Look through the entries. Copy each line that has the word "using".

(Stored items)
Segment Open

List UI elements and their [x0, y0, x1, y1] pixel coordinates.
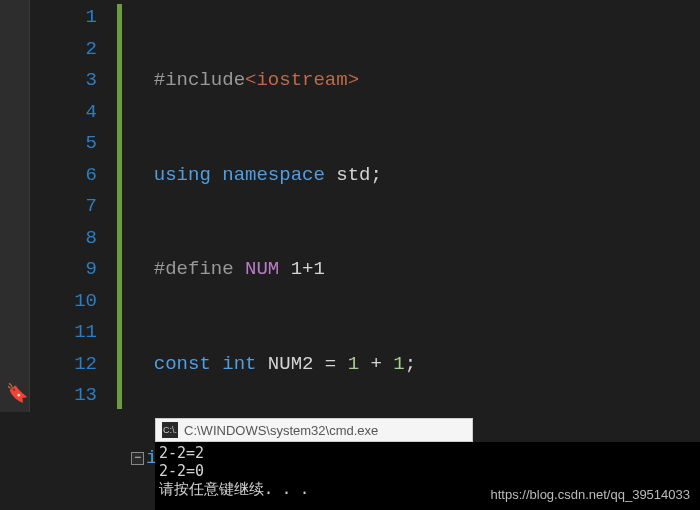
modified-bar: [117, 4, 122, 409]
line-number[interactable]: 1: [30, 2, 97, 34]
code-editor: 🔖 1 2 3 4 5 6 7 8 9 10 11 12 13 #include…: [0, 0, 700, 412]
line-number[interactable]: 5: [30, 128, 97, 160]
line-number[interactable]: 6: [30, 160, 97, 192]
line-number[interactable]: 3: [30, 65, 97, 97]
line-number[interactable]: 11: [30, 317, 97, 349]
code-line: using namespace std;: [131, 160, 700, 192]
line-number[interactable]: 12: [30, 349, 97, 381]
console-title: C:\WINDOWS\system32\cmd.exe: [184, 423, 378, 438]
line-number[interactable]: 4: [30, 97, 97, 129]
line-number-gutter[interactable]: 1 2 3 4 5 6 7 8 9 10 11 12 13: [30, 0, 115, 412]
console-titlebar[interactable]: C:\. C:\WINDOWS\system32\cmd.exe: [155, 418, 473, 442]
bookmark-icon: 🔖: [6, 382, 28, 404]
code-line: const int NUM2 = 1 + 1;: [131, 349, 700, 381]
activity-bar: 🔖: [0, 0, 30, 412]
output-line: 2-2=2: [159, 444, 696, 462]
watermark: https://blog.csdn.net/qq_39514033: [491, 487, 691, 502]
line-number[interactable]: 8: [30, 223, 97, 255]
fold-icon[interactable]: −: [131, 452, 144, 465]
code-content[interactable]: #include<iostream> using namespace std; …: [125, 0, 700, 412]
line-number[interactable]: 10: [30, 286, 97, 318]
line-number[interactable]: 2: [30, 34, 97, 66]
output-line: 2-2=0: [159, 462, 696, 480]
code-line: #define NUM 1+1: [131, 254, 700, 286]
line-number[interactable]: 9: [30, 254, 97, 286]
code-line: #include<iostream>: [131, 65, 700, 97]
line-number[interactable]: 7: [30, 191, 97, 223]
line-number[interactable]: 13: [30, 380, 97, 412]
change-indicator: [115, 0, 125, 412]
cmd-icon: C:\.: [162, 422, 178, 438]
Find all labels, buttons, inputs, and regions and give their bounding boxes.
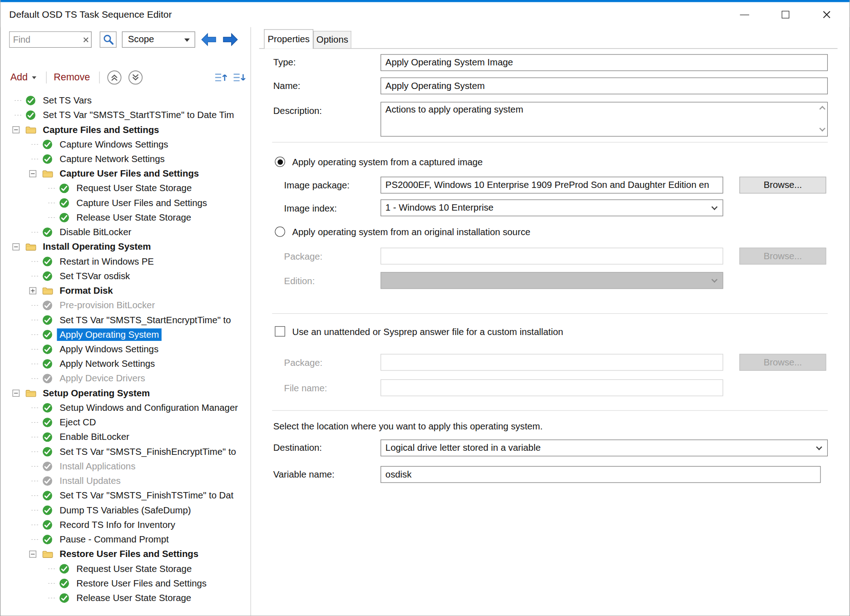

Segment Closed

Worked solution:
code-line: using namespace std;: [131, 160, 700, 192]
code-content[interactable]: #include<iostream> using namespace std; …: [125, 0, 700, 412]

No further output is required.